All of a sudden I could see myself here. “What if I applied to House of
Brigid?” I thought out loud to a friend standing beside me. “That’d be perfect
for you! You should do it,” she replied.
Looking back there were even more whispers that the House of
Brigid was something I was called to do.
During Fall semester, I found myself becoming a stress-monster. Every bit of
schoolwork overwhelmed me. While I was applying to mostly graduate teaching
programs and I couldn’t wait to start teaching, a lot of me worried whether I
had the stamina for the demands of graduate work. In the meantime, I couldn’t
stop thinking about going back to Europe. My semester and summer abroad had
been the best time of my life and I just wanted to slip back into it. I hated
trying not to be “that study abroad returnee,” when I felt so transformed, so enthusiastic
about the experiences I had while in Europe. I can see now that these thoughts
were prayers. They were me asking God to help me find a place where I could
find peace from stress, from my restlessness to travel. And it was the
beginning of God shaping the perfect solution for me.
I remember sitting outside the interview room for House of
Brigid, praying once more. “This program is all about ministry, so I hope you
lead people to it who are truly supposed to be there. I’m not sure if this is
for me, but if it is, I’m open to it,” I prayed. And then, a half hour later, I
left my interview without the same dazzling confidence I felt in the others. I
pushed the program from my mind, deciding that I hadn’t done well enough. I
wouldn’t get it. So then, weeks later, when I got an e-mail telling me I was an alternate for the program, I pushed
the thought even farther away- contenting myself to enter graduate school and
teach.
But God works in mysterious and profound ways. During Spring
Break I found out that a spot had opened up for me in the program. I had four
days to make a decision. You’d think it would be easy. After all, it was
everything I wanted: a chance to return to Europe, an opportunity to share my
faith, more experience teaching, and a chance to find peace from my stressful
academic schedule. But that weekend I was travelling to Baltimore for another
interview for a graduate teaching program. I was struggling to be open to both
positions. My heart was calling me to Ireland. But my head was begging me to be
practical and start teaching, get a master’s degree right away.

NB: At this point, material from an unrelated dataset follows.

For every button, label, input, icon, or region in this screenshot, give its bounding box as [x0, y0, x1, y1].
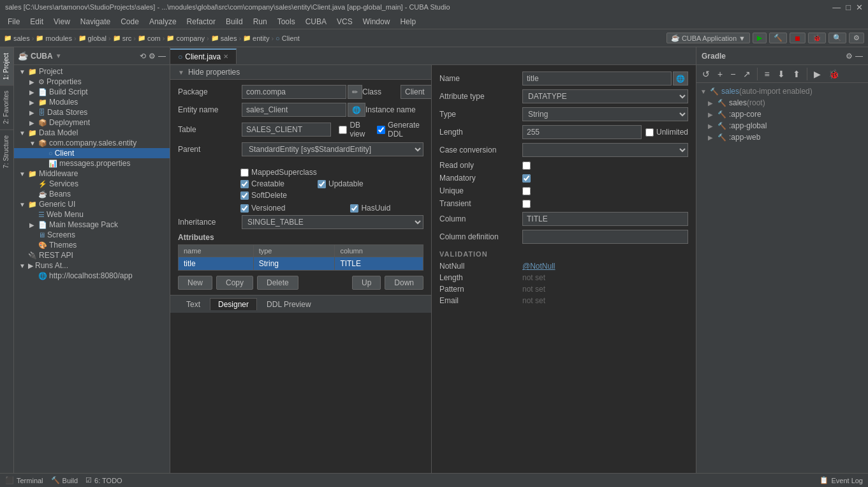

“Give me a sign,” I asked God before Mass while in
Baltimore, nearly crying from the stress of discerning. Moments later, I opened
my hymnal to a page at random. Irish
Blessing it read.
“Okay, God,” I thought, “that’s actually pretty good. But
give me more.” I then began to receive
calls and e-mails from people involved with House of Brigid, all with more and
more information that helped me see myself there, helped me see that I could be
a valuable addition to the program.
I was nearly ready to give in, but a tiny bit of my head
clung to the practical. After all, doing a graduate teaching program after
graduating had been my plan for so long. I wondered if maybe I should ignore my
heart, ignore this strong call and do what was practical. Then I didn’t get the
job in Baltimore and I knew more than ever that I was being called to say yes
to House of Brigid. I could reapply to teaching programs in a year, but I could
follow this call right now.
So I said yes. Since that moment I have only found myself
getting more and more excited to go to Ireland, more joyful to have figured out
where God was calling me. This isn’t the path I planned for myself, but it is
the path God has planned for me. And I cannot wait to see where this path
leads.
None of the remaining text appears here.